# Mazzer doser sweeper mod



## Dylan (Dec 5, 2011)

Just a quick mod to share, the sweepers in the doser on my Mazzer SJ left a large amount of grinds behind that I had to hoover out each time as they would go stale.

As a solution I took out the top of the sweeper (just unscrews by hand once the flathead in the middle is removed) then from below wrapped some tape around, masking tape of some sort would do. The first attempt was too thick at the top so the top piece wouldnt go on, but right at the bottom. So the solution was layer 4 pieces of tape that attached to the bottom of the sweeper, then wrap a single layer around to hold it in place.

The result is a sweeper that cleanly wipes the bottom of the doser.

Photo attached, I'll try and get a video if it will be useful to anyone.


----------



## sjenner (Nov 8, 2012)

That is super spooky sir...

I dismantled and cleaned my SJ last night having retrieved it from a friend who needed it for a while, when I was re-assembling it, I wrapped a single layer of grey insulating tape around the bottom half of the lower blades...
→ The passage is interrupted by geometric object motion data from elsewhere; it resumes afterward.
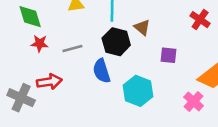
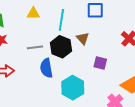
gray line: (72, 49) -> (35, 47), moved

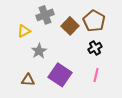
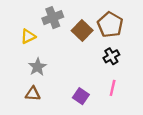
gray star: (39, 51) -> (38, 67), moved
purple square: (60, 75) -> (81, 96), moved, size x0.6

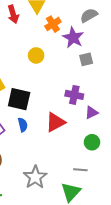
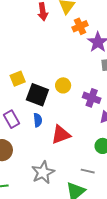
yellow circle: (36, 55) -> (63, 85), moved
red triangle: (55, 122) -> (61, 135), moved

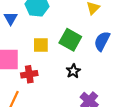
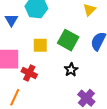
red cross: (29, 74) -> (29, 73), turned 35

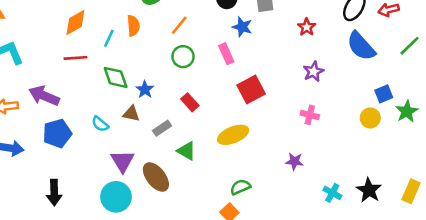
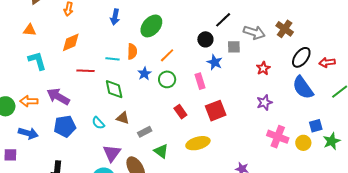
orange diamond: (75, 22) -> (71, 42), moved
cyan line: (109, 38) -> (113, 59), turned 64
blue star: (145, 89) -> (144, 74), moved
red rectangle: (190, 102) -> (180, 112), moved
pink cross: (310, 115) -> (278, 137), moved, size x1.5

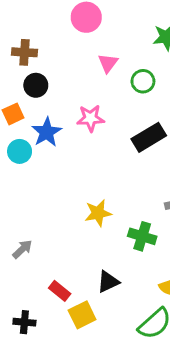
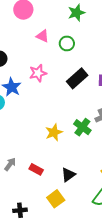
pink triangle: (108, 63) -> (42, 36), turned -32
green cross: (142, 236) -> (82, 127), moved, turned 30
red rectangle: (60, 291) -> (36, 169), moved

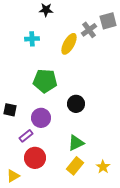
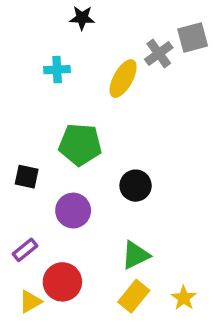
black square: (10, 110) -> (27, 177), moved
purple rectangle: (26, 136) -> (25, 250), moved
yellow triangle: (13, 176) -> (30, 302), moved

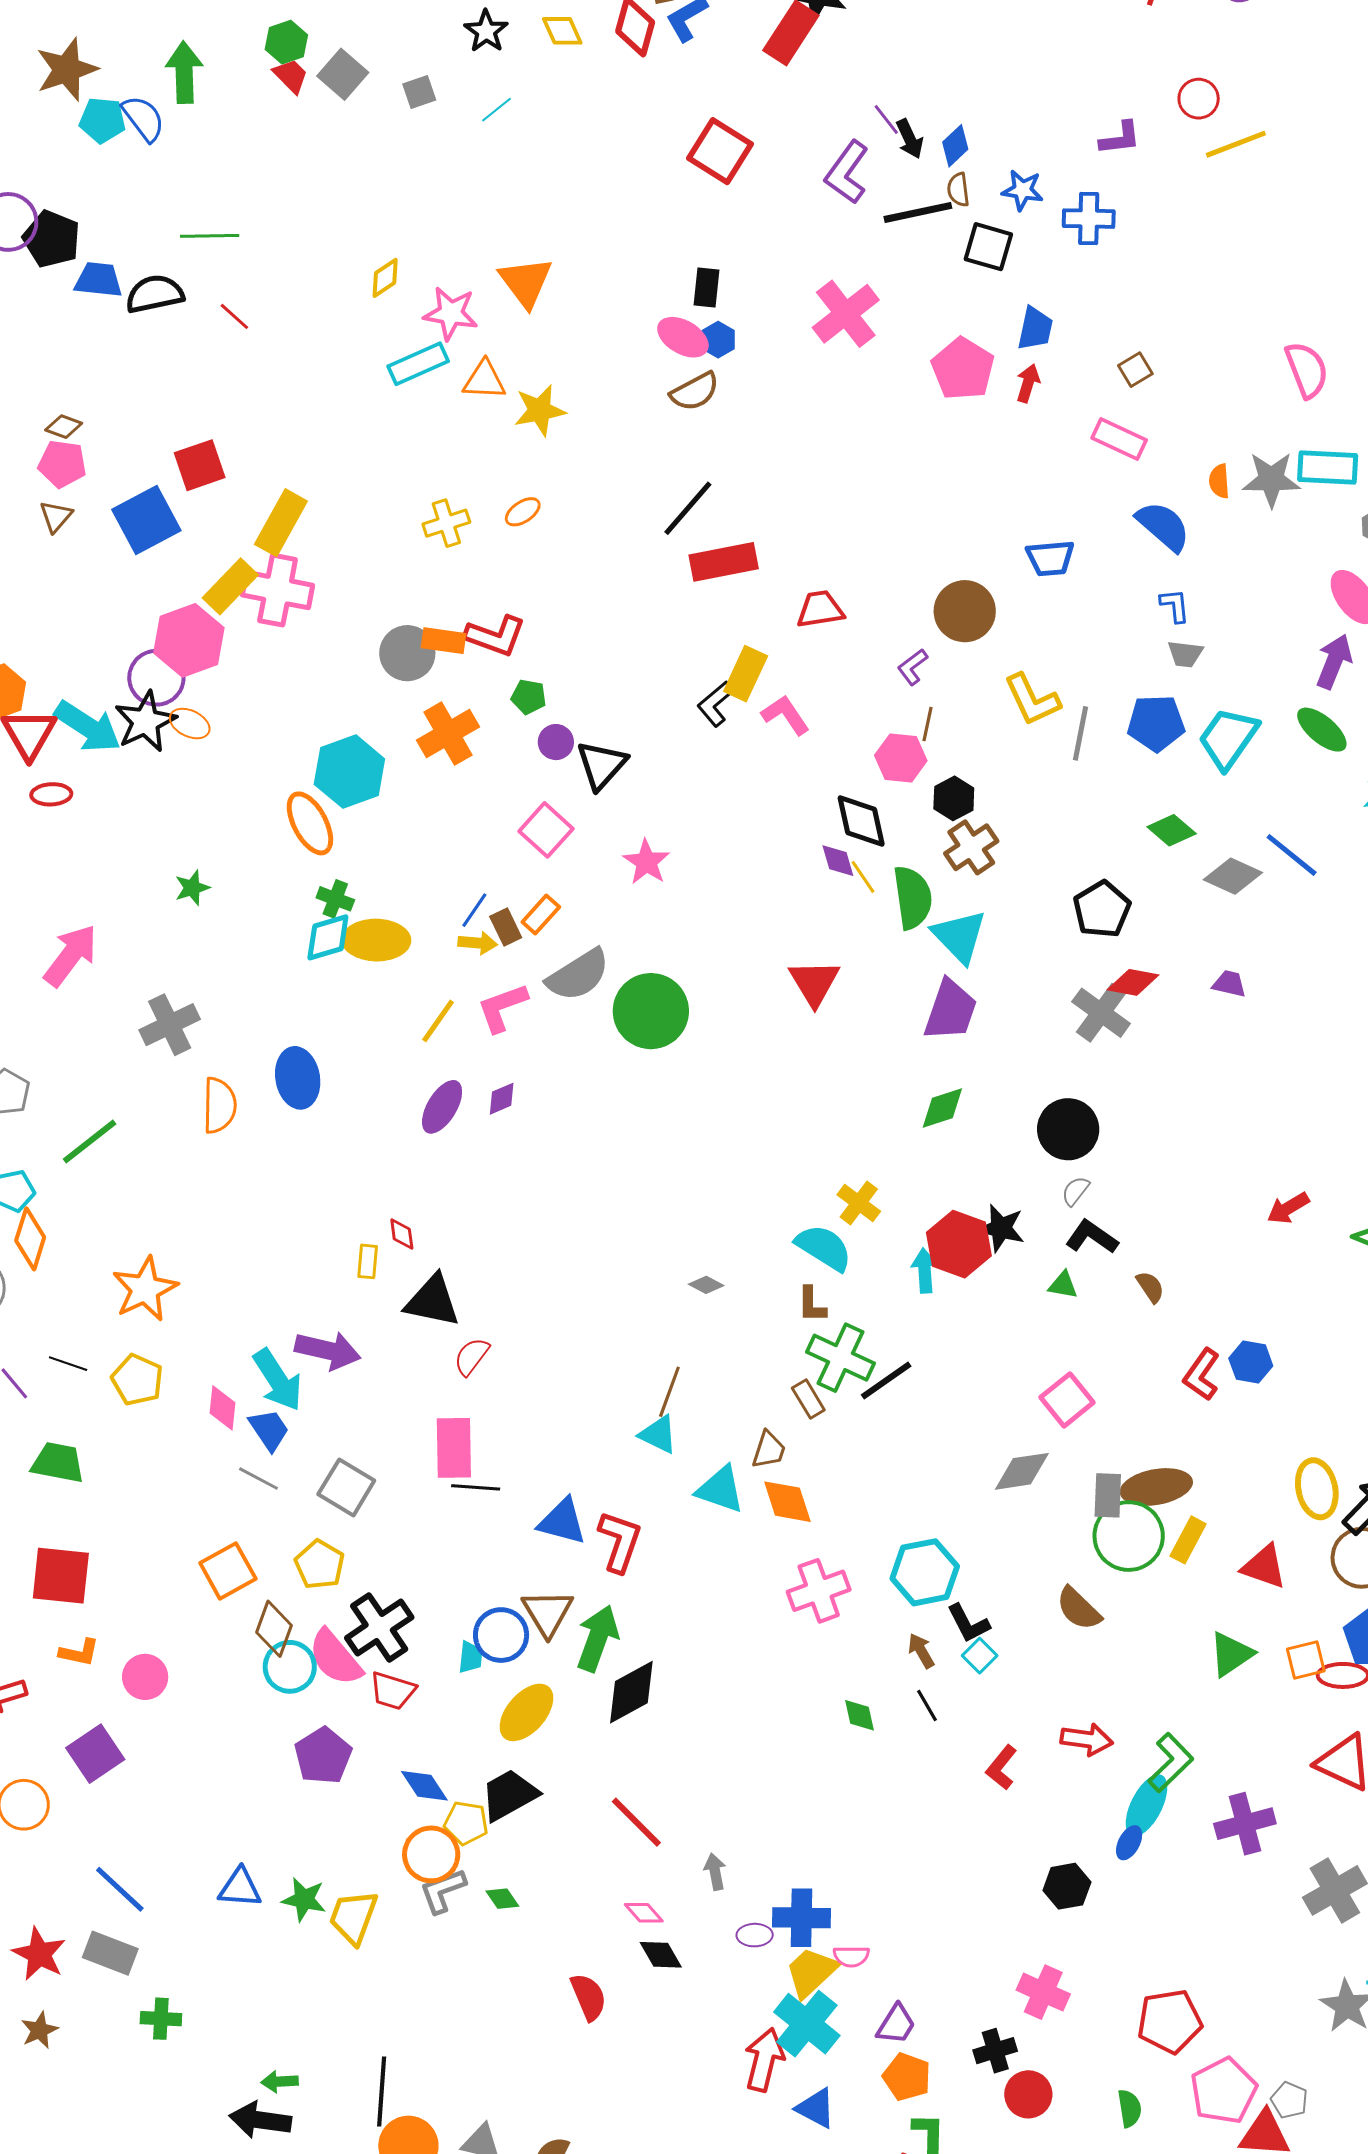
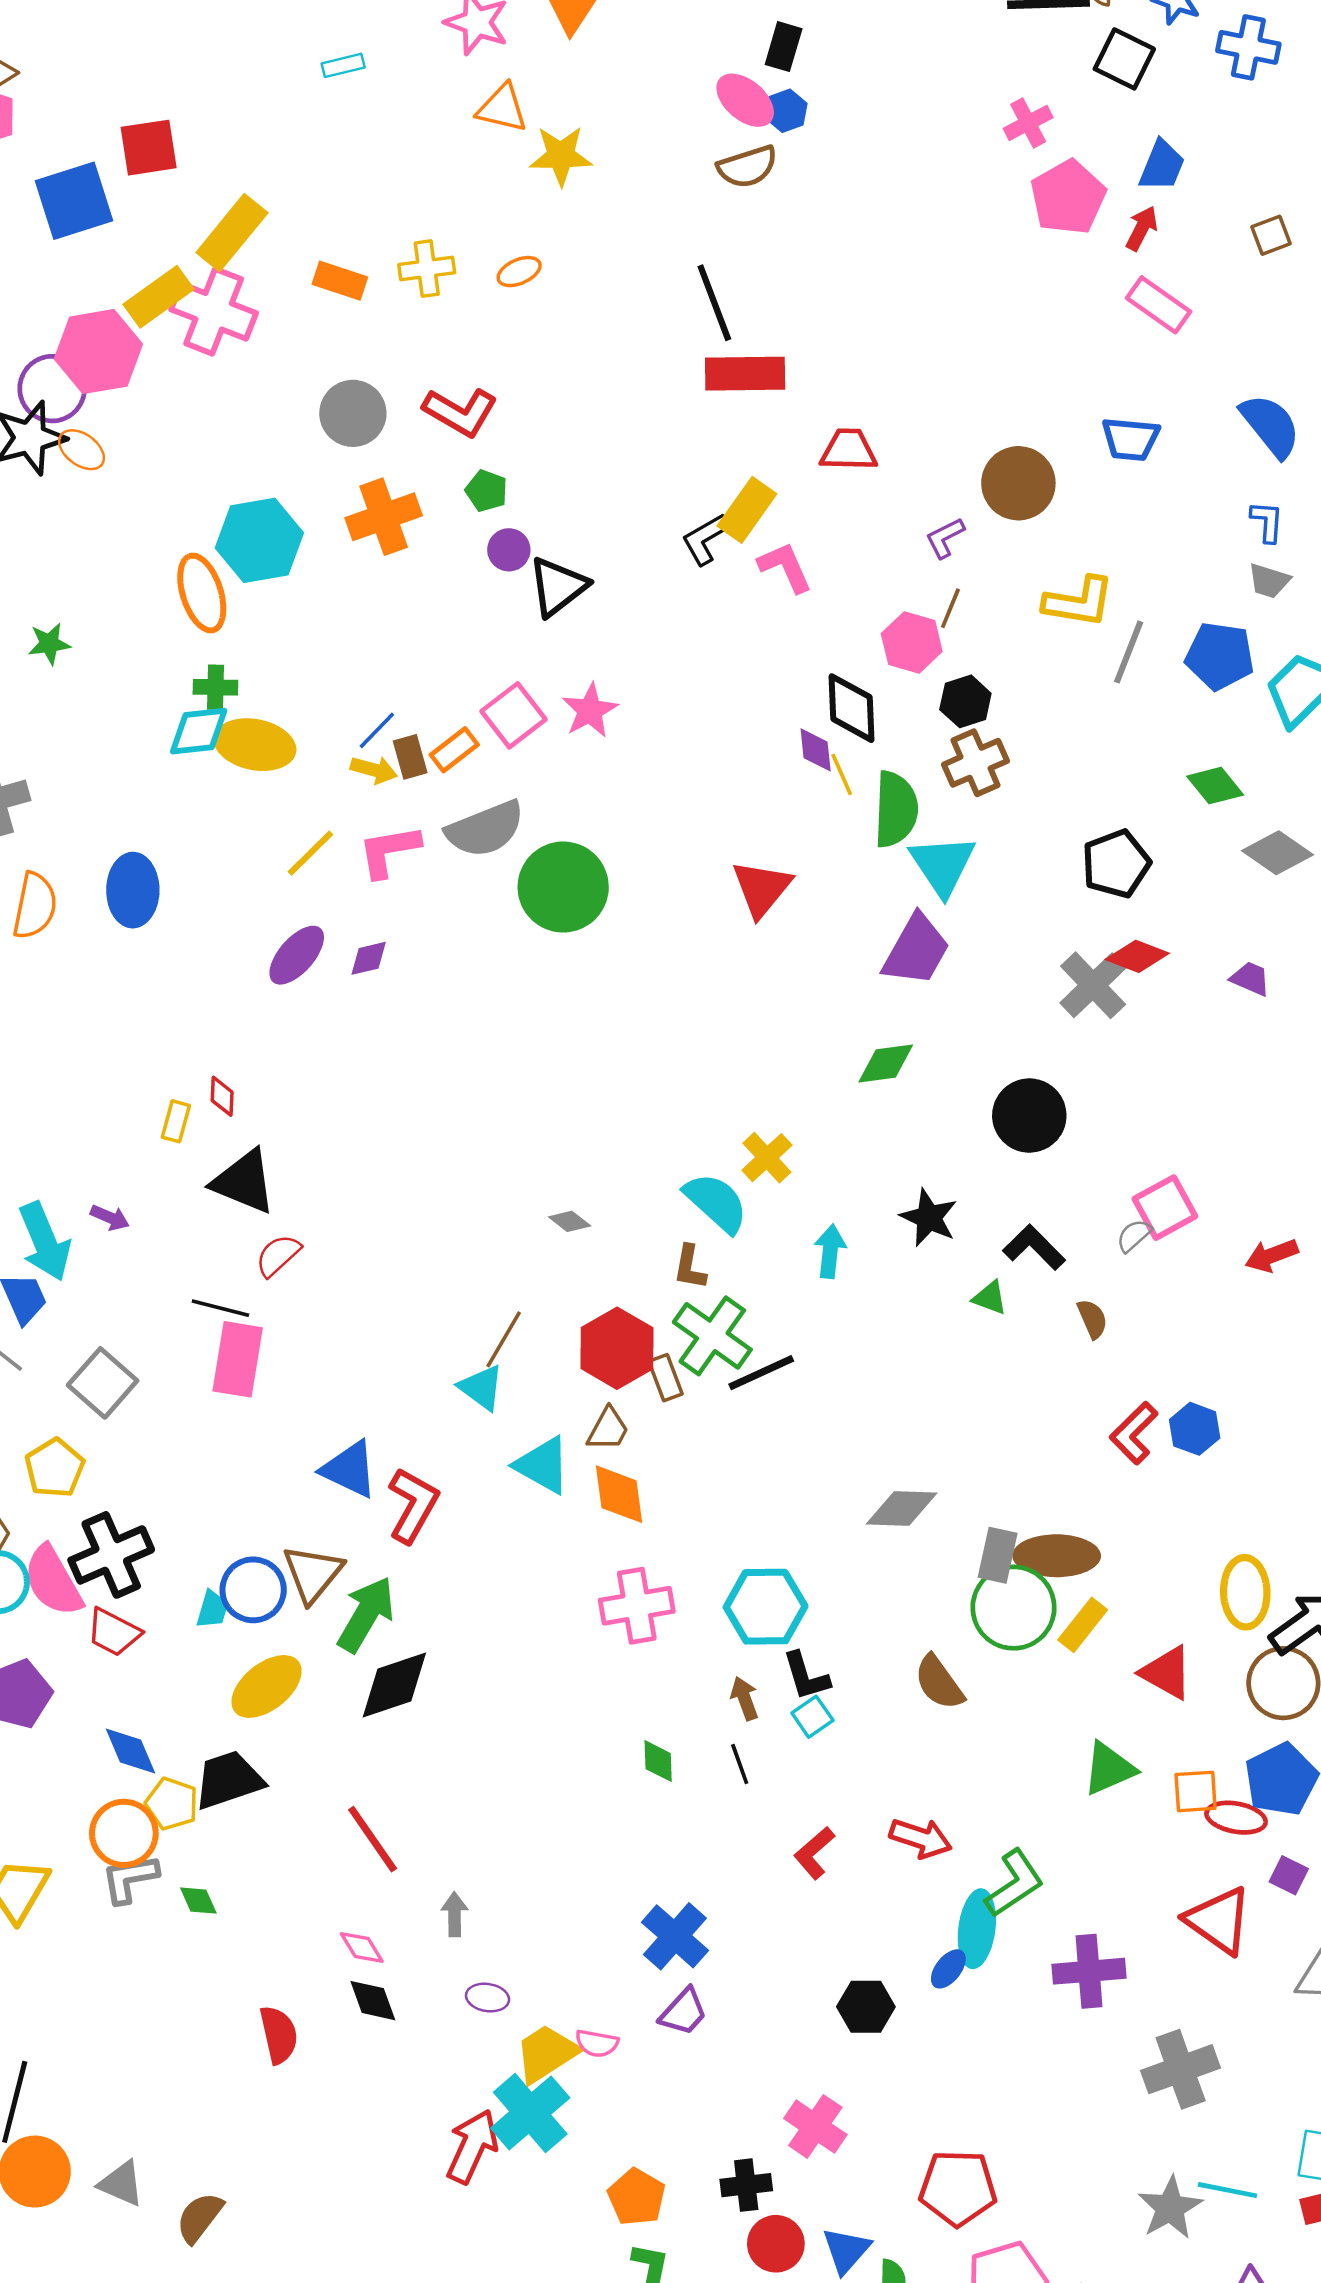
pink cross: (846, 314) -> (1028, 123), moved, size x0.6
cyan rectangle: (418, 364) -> (343, 65), moved, size x0.6
pink rectangle: (1119, 439) -> (1159, 305), moved
black line: (688, 508) -> (714, 303), turned -72
orange rectangle: (444, 641) -> (340, 281), moved
yellow L-shape: (1032, 700) -> (1079, 602), turned -66
pink square: (546, 830) -> (513, 715), moved
green cross: (335, 899) -> (215, 687), turned -30
gray semicircle: (1075, 1191) -> (1134, 1235), moved
red hexagon: (959, 1244) -> (617, 1348), moved
purple arrow: (328, 1350) -> (110, 1218), size x0.5
pink square: (1067, 1400) -> (1165, 1208), moved
black line: (476, 1487) -> (220, 1308), moved
cyan ellipse: (1146, 1805) -> (977, 1929), turned -30
blue cross: (801, 1918) -> (675, 1936), moved, turned 30
purple trapezoid: (896, 2024) -> (683, 2012), moved
blue triangle: (816, 2108) -> (846, 2250), moved, turned 33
It isn't enough! I have some new burrs on order, so I will sort this properly when I change them...

Good idea to wrap around once from the top... Mine hasn't peeled yet, but as soon as I saw what you did, I knew mine would too one day.


----------



## jeebsy (May 5, 2013)

Strip it completely down, get everything out apart from the lower vanes and adjust it so its metal on metal. works the best. The tape will come unstuck eventually.


----------



## urbanbumpkin (Jan 30, 2013)

Agree with Jeebsy, although it can be tricky. An easy one is inserting 3 cards on the lower vane and using the middle vane to fit over the top of it and hold them in place.

GS11 documented this really well on his Whippy Mod. I'll try and find the link. Here you go......http://coffeeforums.co.uk/showthread.php?t=12252


----------



## Dylan (Dec 5, 2011)

The lower 'veins' seem to be attached somehow to the screw that runs through the middle, I dont have a socket wrench large enough for the bolt on the bottom so I could not exert enough force to move the lower blades at all, I was on the path to taking it all apart just to see how it ticked, but got stumped by that bolt.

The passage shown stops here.